L’amante anglaise

Du théâtre dans le texte, presque religieux dans son obsession de chercher à comprendre sans juger
De
Marguerite Duras
Durée : 2h10
Mise en scène
Jacques Osinski
Avec
Sandrine Bonnaire, Frédéric Leidgens, Grégoire Oestermann
Notre recommandation
4/5

Infos & réservation

Théâtre de l’Atelier
1 place Charles Dulin
75018
Paris
01 46 06 49 24

Thème

  • A l’origine du roman de Marguerite Duras, un fait divers : en 1949, Amélie Rabilloud a tué son mari tyrannique et dépecé son cadavre, jetant les différents morceaux un par un depuis un pont dans différents trains. Mais dans L’amante anglaise, le mari, Pierre Lannes, est bien vivant. La victime devient la cousine sourde et muette, Marie-Thérèse, que Claire Lannes assassine sans raison.

  • Nous sommes au théâtre, mais nous pourrions aussi bien être au tribunal, dans un confessionnal ou sur un plateau de télévision … si ce n’est qu’ici on essaye de comprendre les motivations de la meurtrière et le contexte de sa vie de couple.

  • Trois voix se font entendre : celle de l’interrogateur, de Claire Lannes et de Pierre Lannes. Le premier questionne successivement l’homme puis la femme. Les deux répondent, dessinant progressivement les contours de leurs personnalités, avec leurs vérités et leurs zones d’ombre …

Points forts

  • Du pur théâtre ! L’action ne prétend pas se dérouler ailleurs que sur scène. Pas de costume, pas de déplacement, pas de jeu, pas de décor, juste une chaise sur laquelle s’assoient successivement Pierre puis Claire Lannes … L’interrogateur (Frédéric Leidgens) est au milieu du public comme s’il était sa voix. Reste uniquement l’essence même du théâtre : le verbe, la prose de Duras …
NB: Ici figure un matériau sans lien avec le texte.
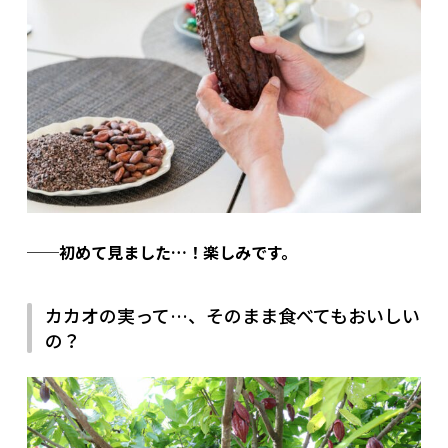
──初めて見ました…！楽しみです。
カカオの実って…、そのまま食べてもおいしい
の？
  • Ces deux échanges - sous la forme d’interrogatoire avec le mari (Grégoire Oestermann) et sa femme (Sandrine Bonnaire) - dressent un portrait de chacun d’eux ainsi que l’état de leur relation. Lui semble perdu et désabusé, cherchant dans la salle un réconfort qui ne viendra pas. Elle, droite et déterminée avec son besoin d’exister en réclamant un peu d’attention.

  • Dans un théâtre muet et totalement concentré, la partition se joue avec une grande sobriété. C’est avec une grande économie de moyens, voire avec une certaine sévérité – telles que l’a voulu le metteur en scène Jacques Osinski – que les trois interprètes se prêtent humblement au jeu. Le texte est ainsi porté en majesté sur le devant de la scène et s’offre aux spectateurs avec force et précision.

Quelques réserves

  • Le terrain de jeu des acteurs se limite à un périmètre très restreint. 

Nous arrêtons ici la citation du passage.